President Bush cavalier with media traditions, public access to data
By DAVID HUNTER
May 19, 2003
In 1799, Thomas Jefferson wrote the following to friend and former student, Archibald Stuart: "Our citizens may be deceived for awhile, and have been deceived; but as long as the presses can be protected, we may trust to them for light."
At the time when Jefferson wrote these words, the citizens of this country were totally dependent upon ink and paper for news. With the advent of radio and then television, things began to change.
If Jefferson could somehow see the size, scope and power of what we call the news media today, he would be probably be stunned - and perhaps frightened for the nation he helped found. Why? Because it may be that the news has never been so well managed as it is in this country today.
A free press toppled Lyndon Johnson and Richard Nixon and caused Bill Clinton to be impeached. Reporters did so by mercilessly and unrelentingly reporting the truth - as opponents of the powers that be, not as apologists for politicians.
The television networks today - especially those that serve up round-the-clock news - are in an unending contest to produce the next scoop. The same stale bits of information are chewed over and spat out repeatedly until a fresh scrap of rumor or innuendo comes to light.
In fact, I think it was Jon Stewart of the satirical "Daily Show" who said that the electronic media was so desperate at times for fresh material to air during the most recent invasion of Iraq, it showed reruns from the first War Gulf War.
Some praised the embedded reporters of the Iraq war as a magnanimous gift from the Bush administration. I think that remains to be seen. The most honest of reporters embedded with a military unit cannot help but be aware that they are present only through the good graces of the government - nor can they be expected to stay remotely objective while living with soldiers on a daily basis.

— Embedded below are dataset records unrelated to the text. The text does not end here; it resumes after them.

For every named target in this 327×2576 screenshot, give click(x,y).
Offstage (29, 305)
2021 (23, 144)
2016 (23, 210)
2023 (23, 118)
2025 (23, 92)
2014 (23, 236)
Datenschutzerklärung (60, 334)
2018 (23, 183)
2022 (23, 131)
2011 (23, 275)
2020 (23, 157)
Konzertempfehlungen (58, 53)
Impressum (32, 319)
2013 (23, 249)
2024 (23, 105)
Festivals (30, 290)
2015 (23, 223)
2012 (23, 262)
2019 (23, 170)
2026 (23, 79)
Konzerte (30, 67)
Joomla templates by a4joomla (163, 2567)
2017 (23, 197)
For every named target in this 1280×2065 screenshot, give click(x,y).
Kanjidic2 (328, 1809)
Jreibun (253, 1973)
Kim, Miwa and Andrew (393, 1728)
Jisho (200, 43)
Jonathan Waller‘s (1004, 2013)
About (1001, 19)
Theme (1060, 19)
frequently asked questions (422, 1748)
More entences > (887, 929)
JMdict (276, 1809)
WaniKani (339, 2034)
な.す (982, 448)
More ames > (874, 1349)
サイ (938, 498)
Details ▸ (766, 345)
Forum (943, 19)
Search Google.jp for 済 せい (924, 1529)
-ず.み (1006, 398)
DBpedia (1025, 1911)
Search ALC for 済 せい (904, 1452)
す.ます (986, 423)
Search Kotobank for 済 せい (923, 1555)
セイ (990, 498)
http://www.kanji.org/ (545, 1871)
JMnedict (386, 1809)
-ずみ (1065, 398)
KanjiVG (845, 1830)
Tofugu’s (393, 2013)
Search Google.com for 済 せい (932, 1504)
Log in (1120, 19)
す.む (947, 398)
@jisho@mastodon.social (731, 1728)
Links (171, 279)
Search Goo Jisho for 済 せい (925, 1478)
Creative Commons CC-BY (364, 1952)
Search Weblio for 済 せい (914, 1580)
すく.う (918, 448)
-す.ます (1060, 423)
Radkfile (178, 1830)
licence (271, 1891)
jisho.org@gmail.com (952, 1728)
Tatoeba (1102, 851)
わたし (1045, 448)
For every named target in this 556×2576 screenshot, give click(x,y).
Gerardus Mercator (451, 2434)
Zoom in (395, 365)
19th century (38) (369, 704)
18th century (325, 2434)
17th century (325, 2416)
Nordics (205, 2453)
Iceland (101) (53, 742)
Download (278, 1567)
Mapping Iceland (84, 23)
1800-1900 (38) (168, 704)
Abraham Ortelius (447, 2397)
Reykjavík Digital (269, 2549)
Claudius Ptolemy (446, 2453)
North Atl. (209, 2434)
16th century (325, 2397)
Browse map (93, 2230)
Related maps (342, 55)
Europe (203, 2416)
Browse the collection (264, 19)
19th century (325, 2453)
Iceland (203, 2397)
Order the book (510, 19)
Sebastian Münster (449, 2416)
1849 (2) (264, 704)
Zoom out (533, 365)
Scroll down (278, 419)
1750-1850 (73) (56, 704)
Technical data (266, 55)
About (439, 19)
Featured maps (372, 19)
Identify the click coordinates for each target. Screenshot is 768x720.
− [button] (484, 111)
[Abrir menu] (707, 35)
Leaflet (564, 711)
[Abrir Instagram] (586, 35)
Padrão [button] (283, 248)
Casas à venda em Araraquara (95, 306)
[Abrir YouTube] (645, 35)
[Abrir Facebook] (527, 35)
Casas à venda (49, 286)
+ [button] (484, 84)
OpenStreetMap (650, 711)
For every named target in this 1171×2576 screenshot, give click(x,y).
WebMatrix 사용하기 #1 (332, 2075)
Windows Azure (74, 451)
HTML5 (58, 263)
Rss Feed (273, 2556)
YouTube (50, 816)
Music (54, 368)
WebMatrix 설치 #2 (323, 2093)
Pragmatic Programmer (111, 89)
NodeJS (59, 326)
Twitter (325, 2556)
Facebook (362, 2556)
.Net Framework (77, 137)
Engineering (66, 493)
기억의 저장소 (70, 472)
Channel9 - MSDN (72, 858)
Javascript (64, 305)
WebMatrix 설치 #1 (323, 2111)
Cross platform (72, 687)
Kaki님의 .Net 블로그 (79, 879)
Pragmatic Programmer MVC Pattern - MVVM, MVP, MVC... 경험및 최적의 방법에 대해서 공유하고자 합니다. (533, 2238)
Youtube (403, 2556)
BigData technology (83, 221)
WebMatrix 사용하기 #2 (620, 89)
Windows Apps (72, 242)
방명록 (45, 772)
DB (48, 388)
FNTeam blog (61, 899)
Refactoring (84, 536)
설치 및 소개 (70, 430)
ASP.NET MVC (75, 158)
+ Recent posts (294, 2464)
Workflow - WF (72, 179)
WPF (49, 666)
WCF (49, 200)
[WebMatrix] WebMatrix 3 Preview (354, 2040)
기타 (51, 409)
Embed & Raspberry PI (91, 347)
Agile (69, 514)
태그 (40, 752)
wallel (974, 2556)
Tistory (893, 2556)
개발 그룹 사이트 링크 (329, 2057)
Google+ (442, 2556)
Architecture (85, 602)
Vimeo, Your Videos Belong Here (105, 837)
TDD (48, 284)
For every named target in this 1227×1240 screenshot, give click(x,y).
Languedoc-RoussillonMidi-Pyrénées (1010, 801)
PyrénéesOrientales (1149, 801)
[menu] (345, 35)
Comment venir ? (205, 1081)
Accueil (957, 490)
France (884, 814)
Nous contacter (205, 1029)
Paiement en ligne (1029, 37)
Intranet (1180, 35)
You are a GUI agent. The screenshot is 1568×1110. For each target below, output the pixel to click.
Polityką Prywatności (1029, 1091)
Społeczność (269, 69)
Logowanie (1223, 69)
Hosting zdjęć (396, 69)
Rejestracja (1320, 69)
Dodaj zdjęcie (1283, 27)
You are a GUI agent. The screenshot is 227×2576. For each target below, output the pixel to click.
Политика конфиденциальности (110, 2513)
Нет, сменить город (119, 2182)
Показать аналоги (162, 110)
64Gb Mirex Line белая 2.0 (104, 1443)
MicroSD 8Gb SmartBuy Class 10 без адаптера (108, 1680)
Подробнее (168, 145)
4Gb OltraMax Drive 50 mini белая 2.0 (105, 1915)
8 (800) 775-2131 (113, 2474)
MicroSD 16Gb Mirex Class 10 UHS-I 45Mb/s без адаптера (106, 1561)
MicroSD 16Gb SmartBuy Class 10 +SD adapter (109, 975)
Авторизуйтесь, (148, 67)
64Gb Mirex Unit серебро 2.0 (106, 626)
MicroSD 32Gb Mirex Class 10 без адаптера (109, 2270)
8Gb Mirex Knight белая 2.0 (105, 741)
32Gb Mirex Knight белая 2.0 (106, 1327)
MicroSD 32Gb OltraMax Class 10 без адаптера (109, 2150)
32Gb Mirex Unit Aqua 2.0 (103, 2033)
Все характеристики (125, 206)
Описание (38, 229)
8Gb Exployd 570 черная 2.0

Have no doubt that the press can be managed, played like a harmonica, in fact. Since taking office, George W. Bush has held only eight press conferences - that is to say, press conferences where he formally faced the press and took all questions without a foreign leader or other public figure beside him. By comparison, during the same length of time in office, Lyndon Johnson had held 52, Nixon 16, Ford 37, Carter 45, Reagan 16, the elder Bush 58 and Clinton 30.
In terms of public appearances, George W. Bush may well be the most visible president in history, but scripted speeches are considerably safer than press conferences where a president can be asked tough questions for which there are no written slogans. Of course, the potentially embarrassing questions can be largely eliminated with a little intimidation. Just ask Helen Thomas.
Thomas is 82 years old and has covered every president since Kennedy. She has had a place on the front row of White House press conferences, first as a reporter and now as a columnist, for as long as most of her fellow White House journalists can remember. There was a long-standing tradition of Thomas closing presidential press conferences, with a "Thank you, Mr. President."
At Bush's March 7, 2003, press conference, however, following a period during which Thomas had dragged Ari Fleischer, Bush's press secretary, over the coals - the president's people apparently moved to protect their boss from dangerous elderly journalists. Thomas found herself sitting in the third row, and the president didn't call on her at all.
The president's friends in the news media immediately jumped to his defense on the grounds that Thomas had said nasty things about Bush and was not an unbiased reporter. Well, duh. She is a columnist, and columnists are paid to write opinions. And the last time I read the United States Constitution, it was perfectly legal to criticize the president or anyone else.
You can't blame Bush, I suppose. It's been said that Thomas has more testosterone than any other White House journalist. Besides, it's not like it's any of our business what the president is doing. After all, he did receive a mandate of nearly 50 percent of the people who voted in the last election - and it is his country. Just ask him.